This notebook is available on: https://github.com/epspi/02.28.2017_Cin-Day_RUG_sparklyr
The data is available at census.gov: https://www.census.gov/econ/cfs/pums.html
A fully instructive tutorial is at: http://spark.rstudio.com/
sparklyr
and dplyr
is what we'll be using. Install Spark directly from R with the handy spark_install()
function within sparklyr
if (!require(dplyr)) install.packages("dplyr")
if (!require(data.table)) install.packages("data.table")

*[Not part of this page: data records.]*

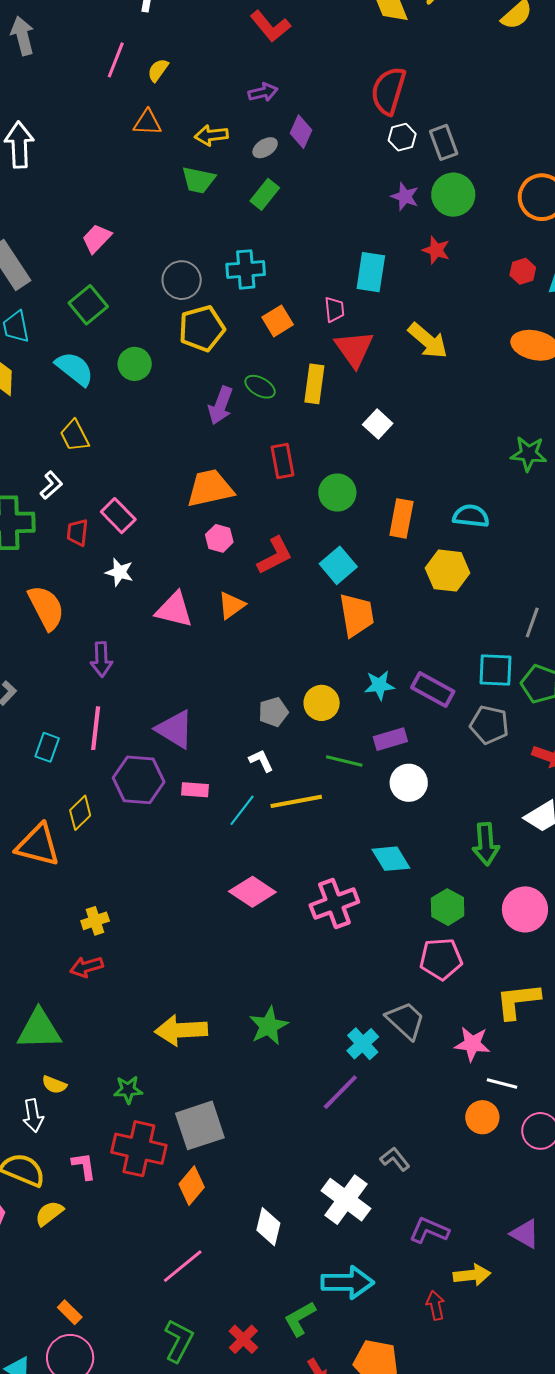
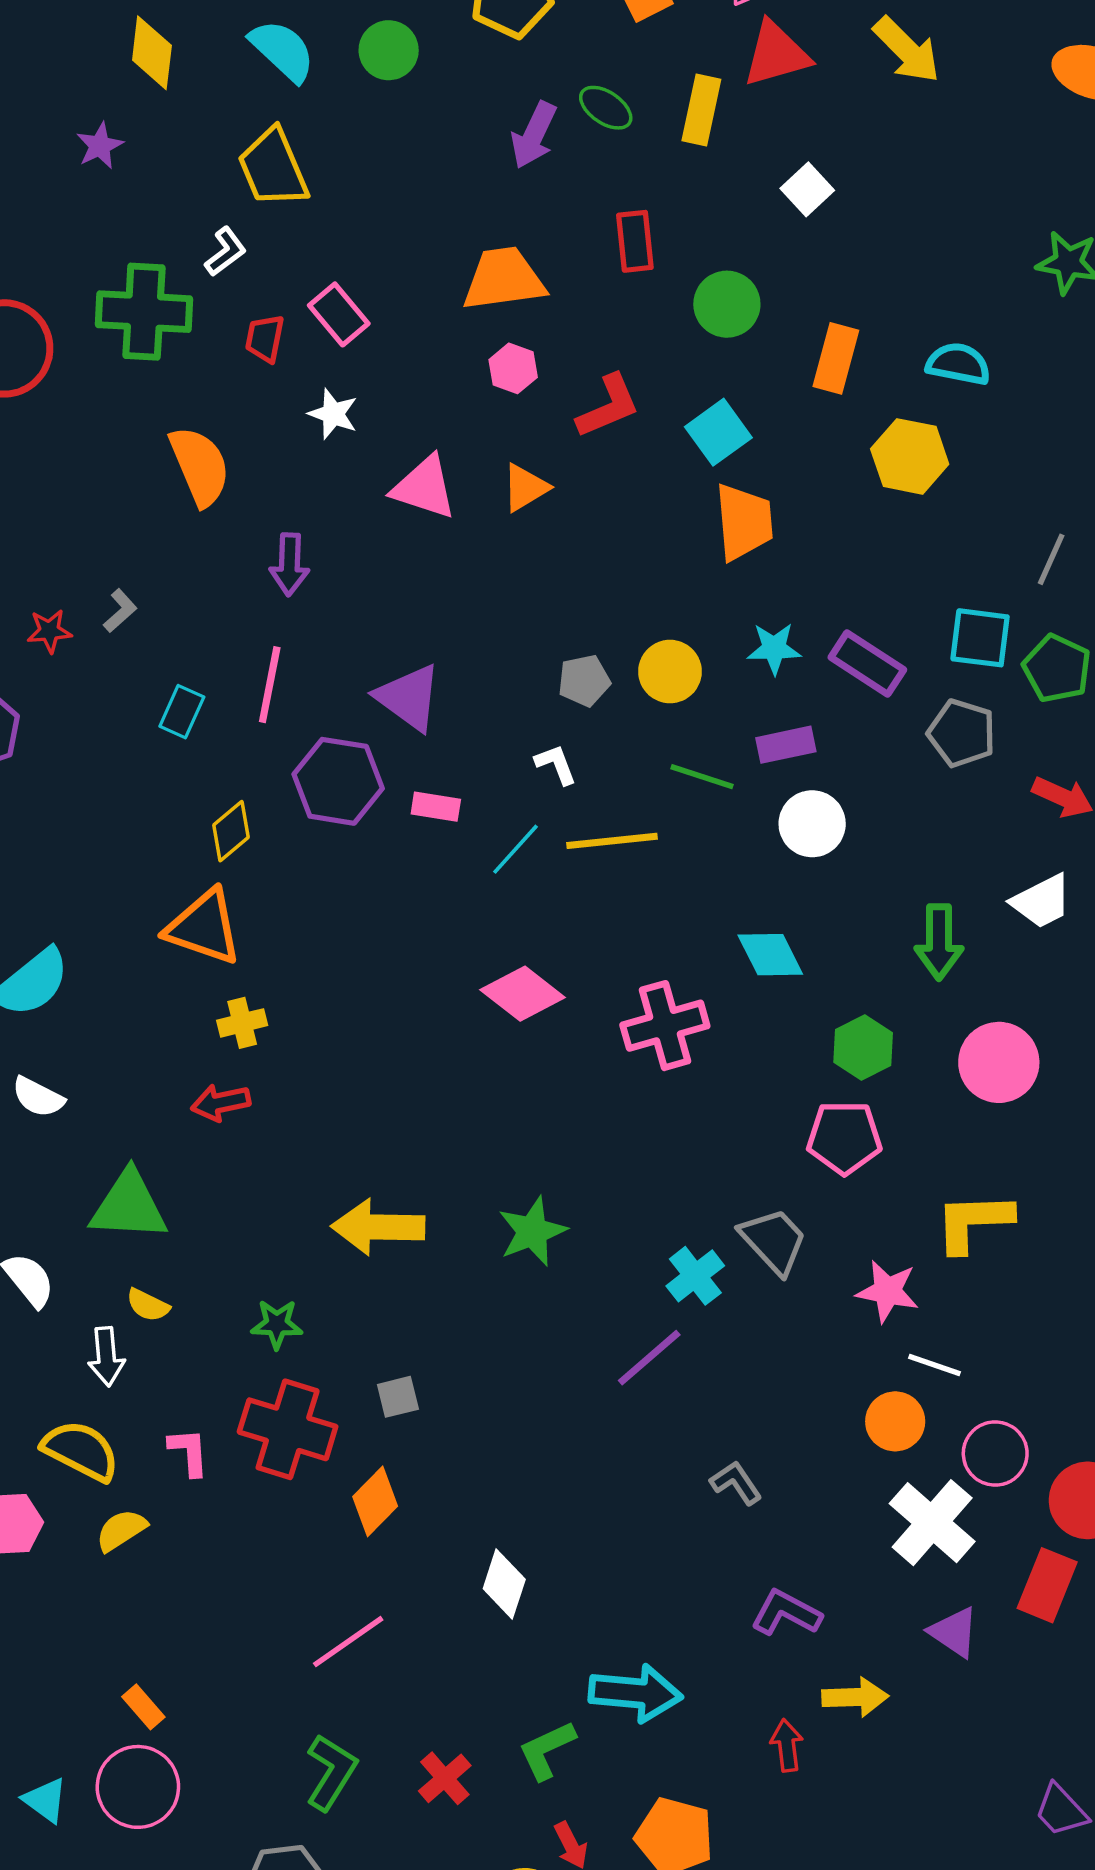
red triangle: (354, 349) -> (776, 54), turned 45
yellow trapezoid: (75, 436) -> (273, 168), size x1.4
orange triangle: (38, 845) -> (204, 927), moved
gray square: (200, 1125) -> (398, 1397), size x0.5
white cross: (346, 1200) -> (932, 1523), moved

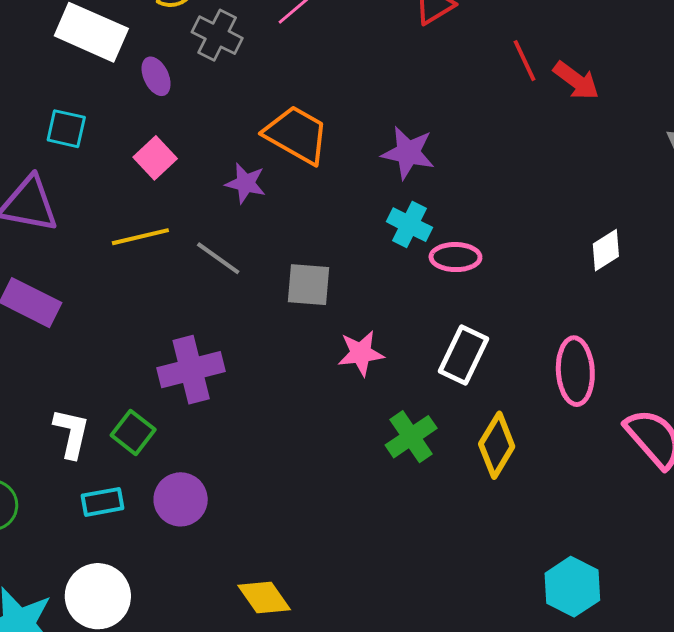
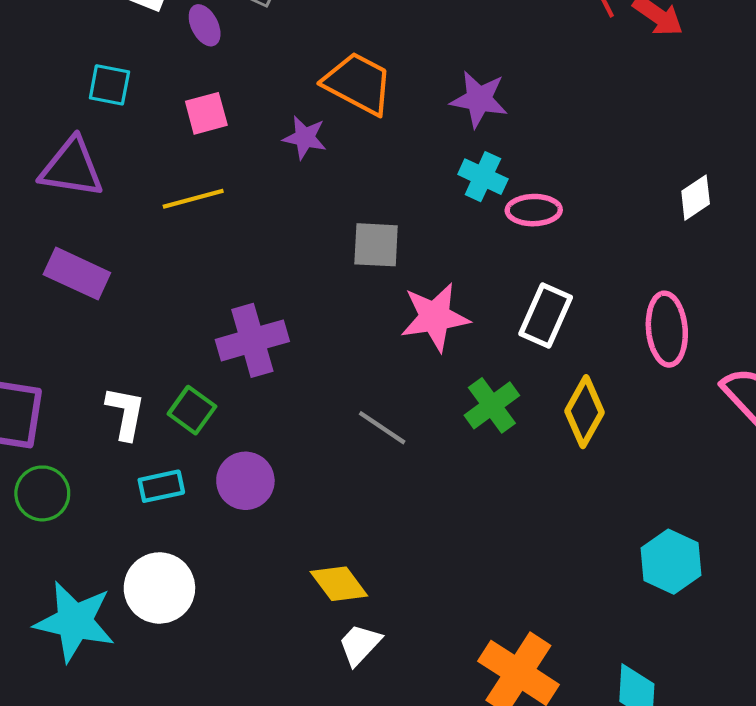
pink square: (155, 158) -> (206, 113), turned 30
gray line: (218, 258) -> (382, 428), moved
pink star: (361, 353) -> (435, 317), size x1.4

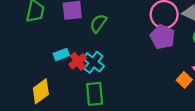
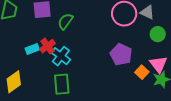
purple pentagon: (163, 37) -> (121, 54), moved
red cross: (78, 61) -> (48, 46), moved

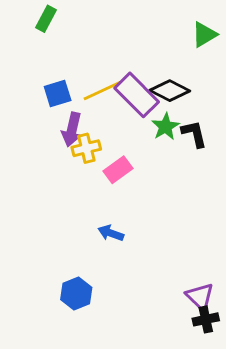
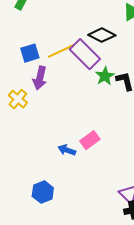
black diamond: (170, 91) -> (102, 35), moved
yellow cross: (86, 148) -> (18, 99), moved, turned -36
pink rectangle: (118, 170) -> (90, 140), moved

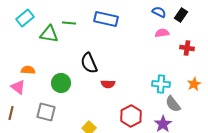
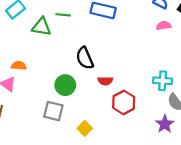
green circle: (61, 83) -> (65, 85), moved
gray square: (46, 112) -> (53, 111), moved
red hexagon: (131, 116) -> (124, 102), moved

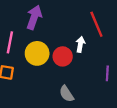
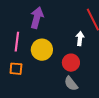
red circle: (63, 56) -> (71, 63), moved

if (!require(sparklyr)) install.packages("sparklyr")
library(dplyr)
library(data.table)
library(sparklyr)
# spark_install(version = "2.0.1")
# spark_install(version = "1.6.2")
You can connect to spark using the GUI or by calling spark_connect
and specifying which version of Spark you want to use and whether you want a local or remote master. If you don't specify a version, it will default to version 1.6.2 (as of March 2017).
sc <- spark_connect(master = "local", version = "2.0.1")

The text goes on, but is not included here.